Singular vs Plural — Number Agreement with Demonstratives
Master demonstrative agreement with nouns: this and that with singular and uncountable nouns, these and those with plural nouns. Covers trousers, glasses, information, luggage.
Number Agreement: Singular vs Plural Demonstratives
English demonstratives must agree in number with the noun they modify. This and that go with singular and uncountable nouns; these and those go with plural nouns. Analysis of the Cambridge Learner Corpus identifies demonstrative number agreement as the most frequent demonstrative error type at A2–B1 level. The difficulty concentrates on two noun categories: plural-only nouns (trousers, scissors, glasses, people) and uncountable nouns (information, luggage, news, furniture), whose grammatical number does not match learners' intuitions about how many things they refer to.

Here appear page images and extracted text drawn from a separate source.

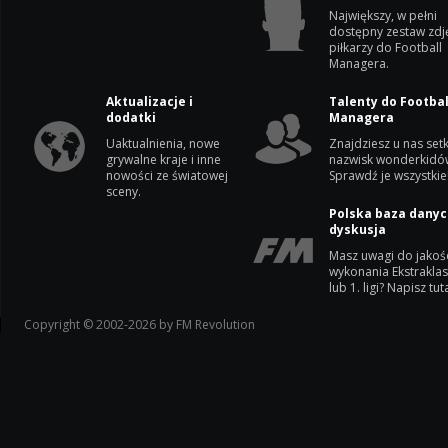
Największy, w pełni
dostępny zestaw zdj
piłkarzy do Football
Managera.
Aktualizacje i
Talenty do Footbal
dodatki
Managera
Uaktualnienia, nowe
Znajdziesz u nas setk
grywalne kraje i inne
nazwisk wonderkidó
nowości ze światowej
Sprawdź je wszystkie
sceny.
Polska baza danyc
dyskusja
Masz uwagi do jakoś
wykonania Ekstrakla
lub 1. ligi? Napisz tuta
Copyright © 2002-2026 by FM Revolution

Singular and Uncountable → This / That
This information is very useful. (uncountable)
That luggage over there is mine. (uncountable)
Who is that man by the window? (singular)
Plural → These / Those
I don't like these shoes. (plural)
Are these your glasses? (plural-only noun)
These trousers are too long for me. (plural-only noun)
Tricky Nouns: Plural-Only and Uncountable
The following nouns require fixed demonstrative forms regardless of context:
Uncountable: this/that information, luggage, news, furniture, equipment
Common Mistakes
✗ Those luggage is mine. → ✓ That luggage is mine.
✗ These information is useful. → ✓ This information is useful.